[Saved entries]
+---+

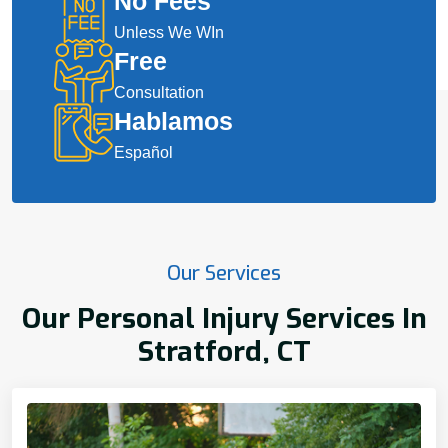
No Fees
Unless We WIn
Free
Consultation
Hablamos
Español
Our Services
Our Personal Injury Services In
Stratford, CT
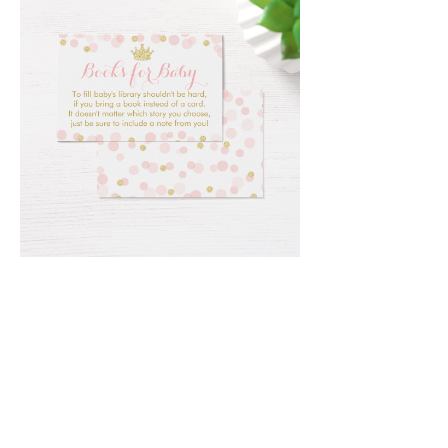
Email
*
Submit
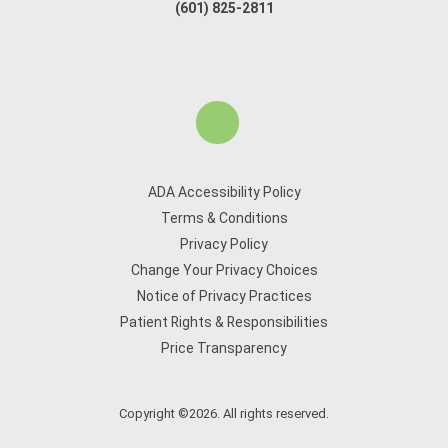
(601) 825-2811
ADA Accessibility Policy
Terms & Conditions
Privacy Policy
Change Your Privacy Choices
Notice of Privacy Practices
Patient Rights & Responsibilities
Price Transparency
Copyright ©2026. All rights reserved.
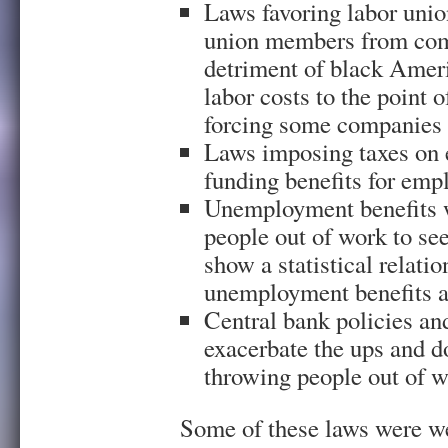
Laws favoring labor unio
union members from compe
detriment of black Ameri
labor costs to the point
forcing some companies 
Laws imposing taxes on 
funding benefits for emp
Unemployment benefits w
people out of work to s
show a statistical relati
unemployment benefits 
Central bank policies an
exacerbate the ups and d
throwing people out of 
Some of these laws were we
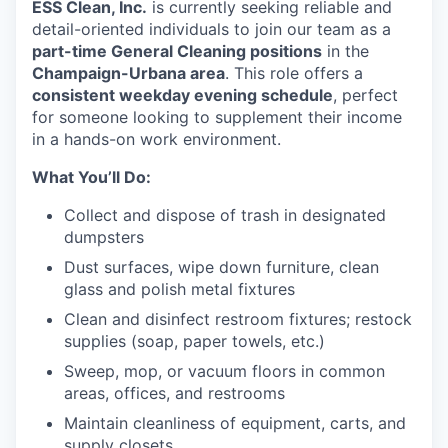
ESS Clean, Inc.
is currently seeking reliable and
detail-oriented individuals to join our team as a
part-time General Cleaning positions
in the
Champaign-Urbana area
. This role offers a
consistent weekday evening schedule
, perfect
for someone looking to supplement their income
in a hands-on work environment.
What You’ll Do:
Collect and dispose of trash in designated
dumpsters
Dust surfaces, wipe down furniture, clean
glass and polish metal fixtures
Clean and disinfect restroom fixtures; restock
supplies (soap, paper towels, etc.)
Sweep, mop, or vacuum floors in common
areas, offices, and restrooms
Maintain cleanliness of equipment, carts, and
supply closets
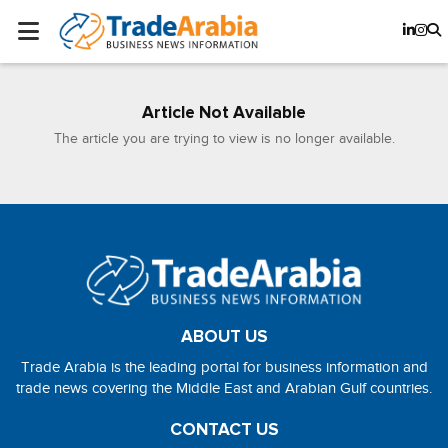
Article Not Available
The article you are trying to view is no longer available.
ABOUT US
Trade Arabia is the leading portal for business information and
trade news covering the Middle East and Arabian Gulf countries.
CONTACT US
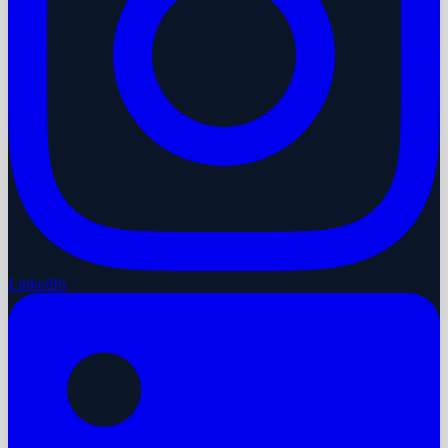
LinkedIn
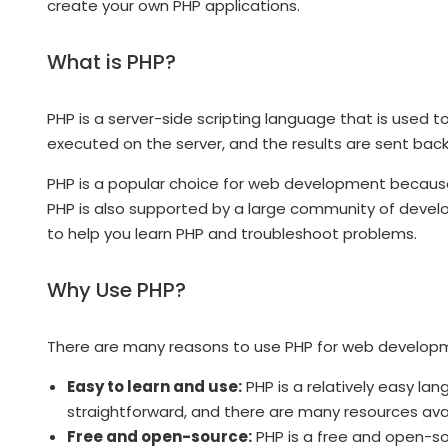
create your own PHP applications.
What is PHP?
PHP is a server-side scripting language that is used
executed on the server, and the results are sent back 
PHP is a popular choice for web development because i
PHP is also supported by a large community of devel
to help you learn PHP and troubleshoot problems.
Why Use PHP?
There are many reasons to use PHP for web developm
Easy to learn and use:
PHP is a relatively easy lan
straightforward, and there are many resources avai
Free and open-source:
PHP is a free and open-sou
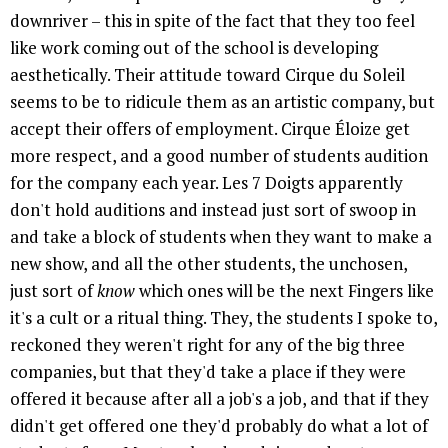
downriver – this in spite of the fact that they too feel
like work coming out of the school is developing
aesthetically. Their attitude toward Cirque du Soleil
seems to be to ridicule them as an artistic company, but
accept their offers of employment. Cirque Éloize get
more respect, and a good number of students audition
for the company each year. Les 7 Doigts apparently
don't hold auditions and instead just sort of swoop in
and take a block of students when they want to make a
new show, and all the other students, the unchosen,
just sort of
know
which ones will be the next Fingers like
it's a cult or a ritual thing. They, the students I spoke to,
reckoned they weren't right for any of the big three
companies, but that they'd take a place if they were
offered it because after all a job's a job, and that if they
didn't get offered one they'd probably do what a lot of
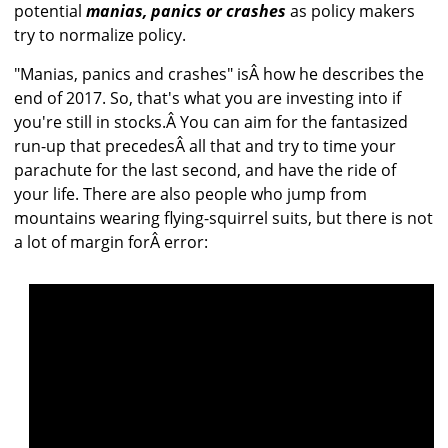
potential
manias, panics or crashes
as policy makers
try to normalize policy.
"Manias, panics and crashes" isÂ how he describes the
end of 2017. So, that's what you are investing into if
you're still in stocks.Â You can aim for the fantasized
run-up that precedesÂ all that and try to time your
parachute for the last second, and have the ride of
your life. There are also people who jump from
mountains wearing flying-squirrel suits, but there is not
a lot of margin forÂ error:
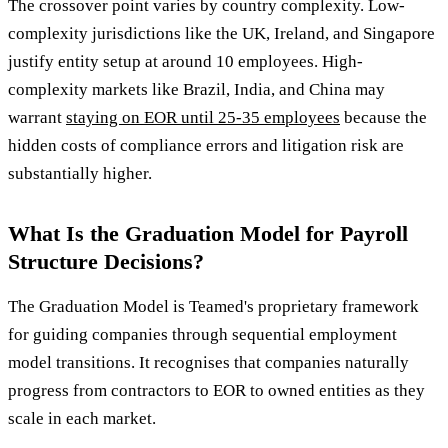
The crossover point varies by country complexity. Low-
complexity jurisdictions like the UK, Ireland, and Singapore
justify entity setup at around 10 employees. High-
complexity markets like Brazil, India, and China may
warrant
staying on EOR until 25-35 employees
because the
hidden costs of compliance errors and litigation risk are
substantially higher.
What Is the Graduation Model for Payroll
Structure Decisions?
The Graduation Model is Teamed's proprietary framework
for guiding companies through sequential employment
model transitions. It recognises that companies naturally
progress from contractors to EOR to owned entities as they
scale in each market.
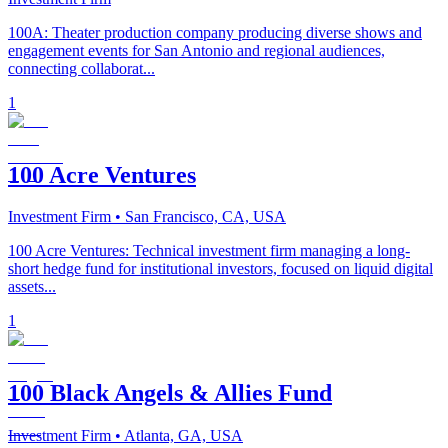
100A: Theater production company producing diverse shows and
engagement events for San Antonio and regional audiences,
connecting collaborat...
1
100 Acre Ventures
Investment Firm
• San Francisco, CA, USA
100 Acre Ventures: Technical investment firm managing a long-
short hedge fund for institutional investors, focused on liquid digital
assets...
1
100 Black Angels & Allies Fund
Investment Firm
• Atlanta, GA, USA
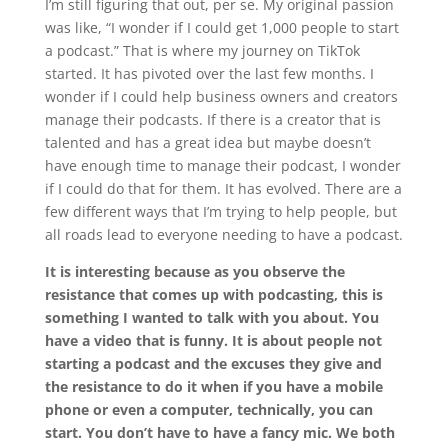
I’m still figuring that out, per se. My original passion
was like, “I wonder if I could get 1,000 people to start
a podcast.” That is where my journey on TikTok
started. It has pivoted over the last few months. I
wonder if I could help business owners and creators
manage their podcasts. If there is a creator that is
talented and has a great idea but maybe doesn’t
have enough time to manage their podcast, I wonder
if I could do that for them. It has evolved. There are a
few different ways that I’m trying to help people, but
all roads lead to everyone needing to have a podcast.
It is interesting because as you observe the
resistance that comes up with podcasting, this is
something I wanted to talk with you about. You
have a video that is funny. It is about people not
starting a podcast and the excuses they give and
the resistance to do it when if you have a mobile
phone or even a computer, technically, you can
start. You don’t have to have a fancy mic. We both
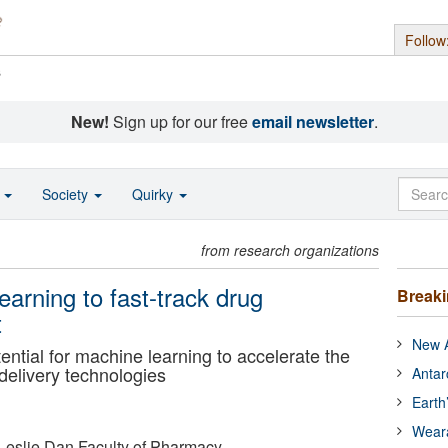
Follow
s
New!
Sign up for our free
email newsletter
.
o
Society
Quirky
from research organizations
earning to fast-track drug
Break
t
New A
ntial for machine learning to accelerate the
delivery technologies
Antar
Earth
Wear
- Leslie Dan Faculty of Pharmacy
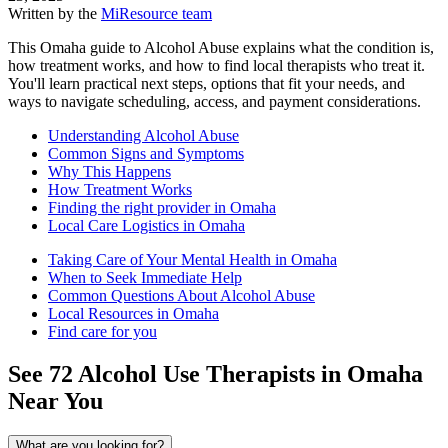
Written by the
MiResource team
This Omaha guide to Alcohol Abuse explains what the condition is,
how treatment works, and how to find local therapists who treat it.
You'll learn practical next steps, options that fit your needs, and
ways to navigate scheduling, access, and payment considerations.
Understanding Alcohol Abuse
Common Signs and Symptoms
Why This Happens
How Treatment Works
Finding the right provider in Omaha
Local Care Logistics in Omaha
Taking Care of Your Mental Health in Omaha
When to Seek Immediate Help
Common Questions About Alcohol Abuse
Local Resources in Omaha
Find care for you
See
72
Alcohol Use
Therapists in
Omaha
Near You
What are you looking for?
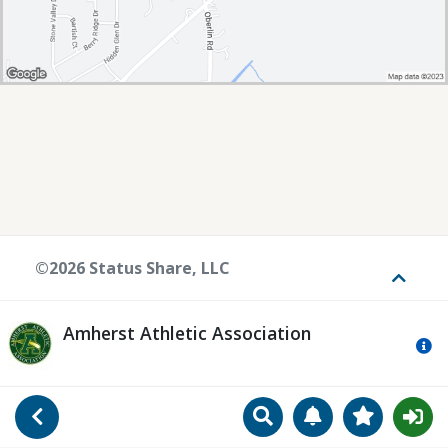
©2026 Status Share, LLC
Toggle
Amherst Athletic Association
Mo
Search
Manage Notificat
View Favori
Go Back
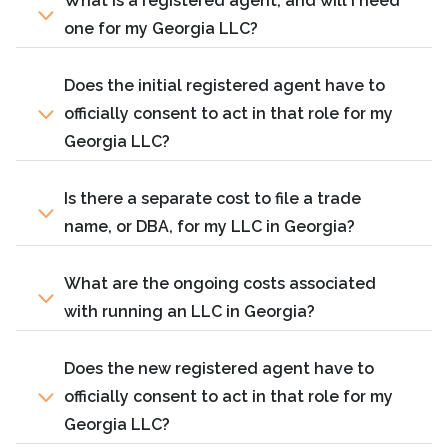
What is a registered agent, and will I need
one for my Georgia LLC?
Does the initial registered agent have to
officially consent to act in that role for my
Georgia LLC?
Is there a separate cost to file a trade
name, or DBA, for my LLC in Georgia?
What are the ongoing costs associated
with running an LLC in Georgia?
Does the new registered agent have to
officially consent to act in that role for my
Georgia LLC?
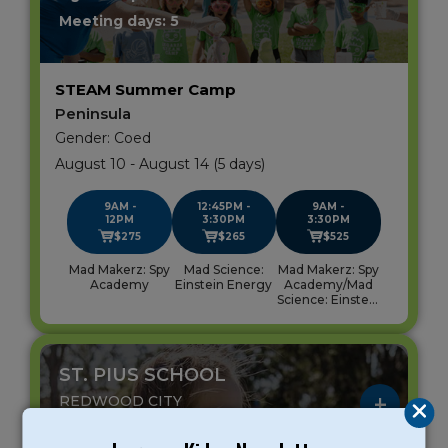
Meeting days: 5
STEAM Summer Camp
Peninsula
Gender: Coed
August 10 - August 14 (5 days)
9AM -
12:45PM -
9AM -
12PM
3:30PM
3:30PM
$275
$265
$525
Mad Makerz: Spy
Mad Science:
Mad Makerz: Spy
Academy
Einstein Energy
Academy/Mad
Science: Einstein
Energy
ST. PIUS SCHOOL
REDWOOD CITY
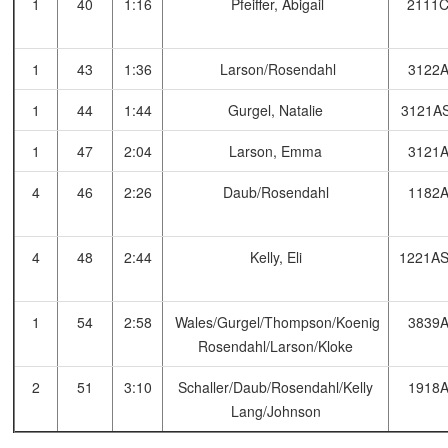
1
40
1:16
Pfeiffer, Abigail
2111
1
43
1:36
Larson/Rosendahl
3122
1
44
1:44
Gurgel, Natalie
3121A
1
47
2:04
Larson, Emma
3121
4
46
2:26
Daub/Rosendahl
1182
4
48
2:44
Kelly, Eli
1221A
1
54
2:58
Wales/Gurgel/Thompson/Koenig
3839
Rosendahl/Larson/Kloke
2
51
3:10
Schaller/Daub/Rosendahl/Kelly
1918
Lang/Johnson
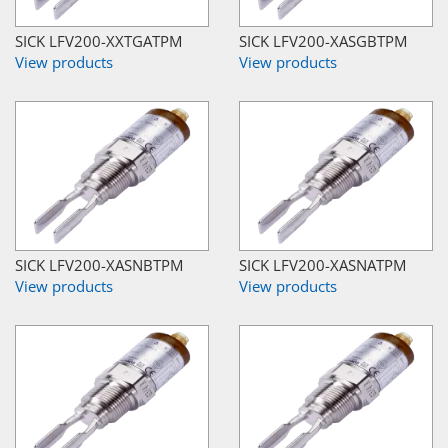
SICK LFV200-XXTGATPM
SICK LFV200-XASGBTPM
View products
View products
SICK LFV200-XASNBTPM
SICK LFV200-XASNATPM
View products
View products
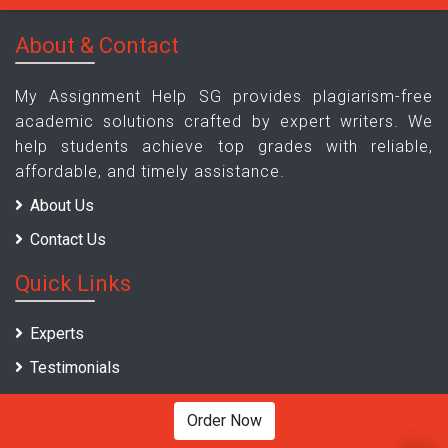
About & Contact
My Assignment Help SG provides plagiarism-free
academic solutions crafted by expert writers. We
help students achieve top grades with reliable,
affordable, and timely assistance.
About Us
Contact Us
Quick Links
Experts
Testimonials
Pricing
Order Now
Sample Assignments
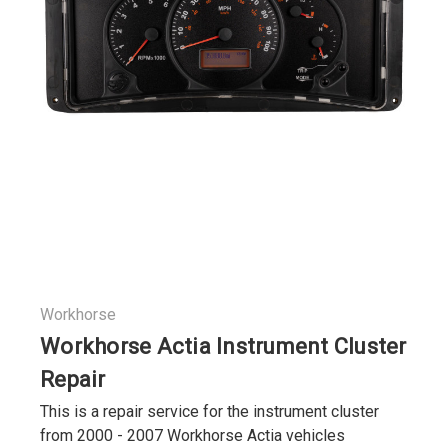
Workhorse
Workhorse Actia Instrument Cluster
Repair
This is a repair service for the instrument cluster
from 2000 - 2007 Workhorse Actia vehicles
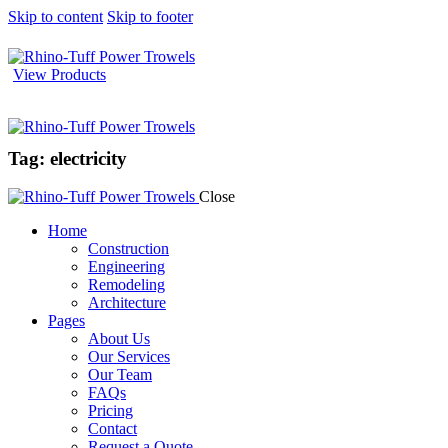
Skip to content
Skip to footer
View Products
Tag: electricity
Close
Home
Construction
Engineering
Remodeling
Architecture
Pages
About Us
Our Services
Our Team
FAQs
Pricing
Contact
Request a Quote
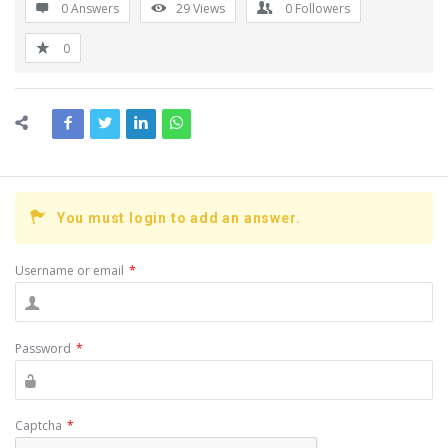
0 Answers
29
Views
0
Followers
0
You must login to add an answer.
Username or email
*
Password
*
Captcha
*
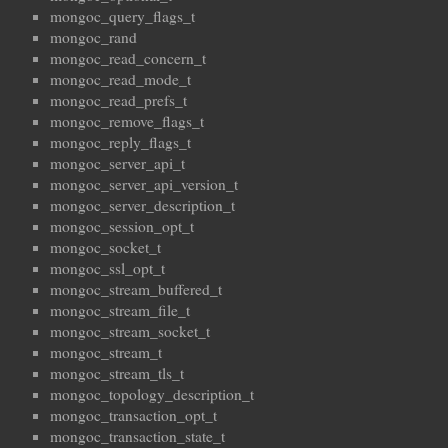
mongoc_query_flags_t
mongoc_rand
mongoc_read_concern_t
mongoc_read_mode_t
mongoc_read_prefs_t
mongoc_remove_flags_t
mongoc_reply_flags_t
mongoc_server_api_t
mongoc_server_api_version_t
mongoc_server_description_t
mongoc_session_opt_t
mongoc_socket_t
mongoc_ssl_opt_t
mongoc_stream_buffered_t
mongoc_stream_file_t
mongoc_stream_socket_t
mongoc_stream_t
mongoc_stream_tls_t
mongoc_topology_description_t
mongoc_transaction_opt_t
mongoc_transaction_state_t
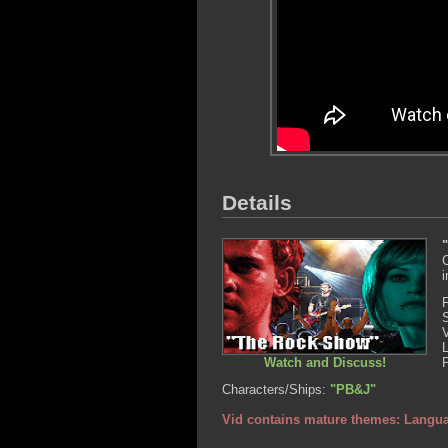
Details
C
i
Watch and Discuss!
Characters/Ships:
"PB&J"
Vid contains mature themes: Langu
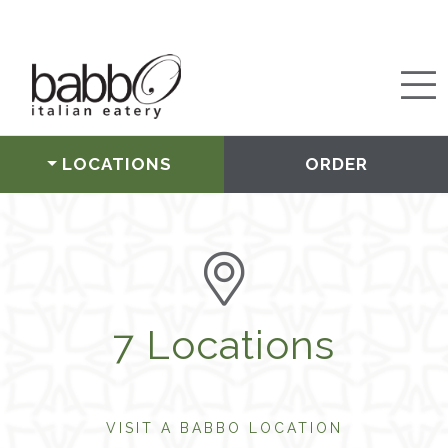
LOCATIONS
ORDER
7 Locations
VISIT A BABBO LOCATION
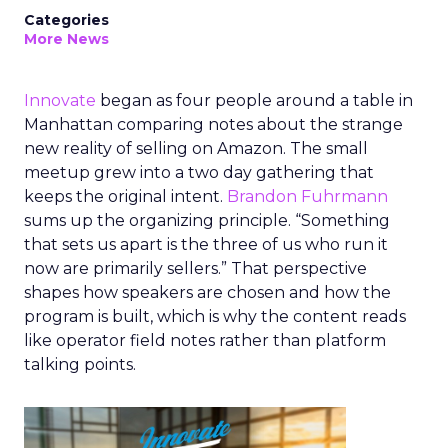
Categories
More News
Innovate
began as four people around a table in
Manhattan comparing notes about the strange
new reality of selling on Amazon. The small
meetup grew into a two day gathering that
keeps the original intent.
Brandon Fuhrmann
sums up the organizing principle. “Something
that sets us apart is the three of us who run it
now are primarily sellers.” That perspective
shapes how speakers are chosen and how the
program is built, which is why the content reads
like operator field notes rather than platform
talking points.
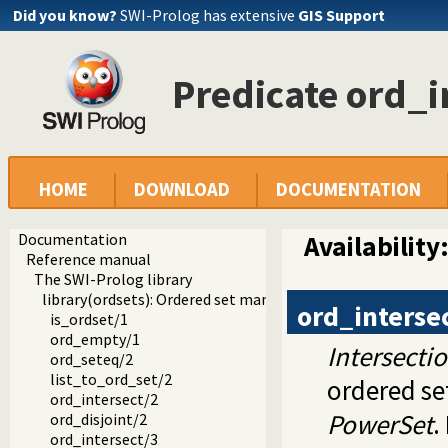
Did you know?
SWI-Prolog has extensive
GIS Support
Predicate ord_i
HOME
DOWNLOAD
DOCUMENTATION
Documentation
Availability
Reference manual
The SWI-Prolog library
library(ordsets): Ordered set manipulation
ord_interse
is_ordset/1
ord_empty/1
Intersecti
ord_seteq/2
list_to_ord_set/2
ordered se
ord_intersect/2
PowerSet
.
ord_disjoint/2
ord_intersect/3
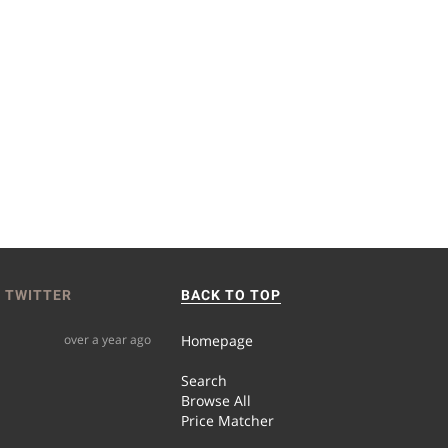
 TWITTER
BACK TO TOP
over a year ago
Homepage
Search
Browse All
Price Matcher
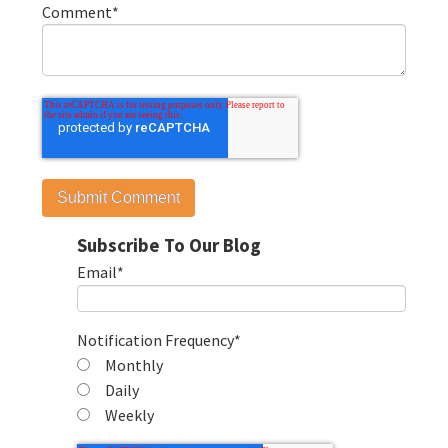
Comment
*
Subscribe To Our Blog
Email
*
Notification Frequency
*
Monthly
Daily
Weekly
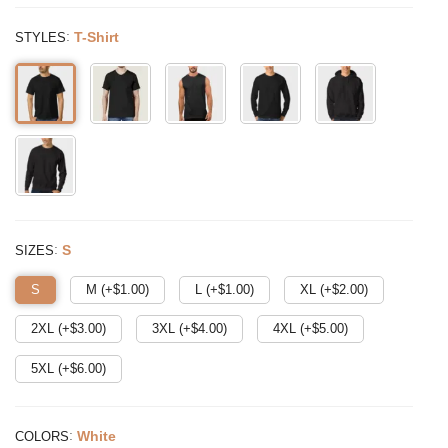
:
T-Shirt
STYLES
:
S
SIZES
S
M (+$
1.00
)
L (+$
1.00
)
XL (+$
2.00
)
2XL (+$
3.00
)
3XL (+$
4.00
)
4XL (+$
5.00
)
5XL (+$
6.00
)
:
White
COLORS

+---+

WHAT IS BEING ASKED — Out of the data above, return each line where the word "because" can be found.

WRITTEN ANSWER —
PHP is a popular choice for web development because i
offered it because after all a job's a job, and that if they
because the
It is interesting because as you observe the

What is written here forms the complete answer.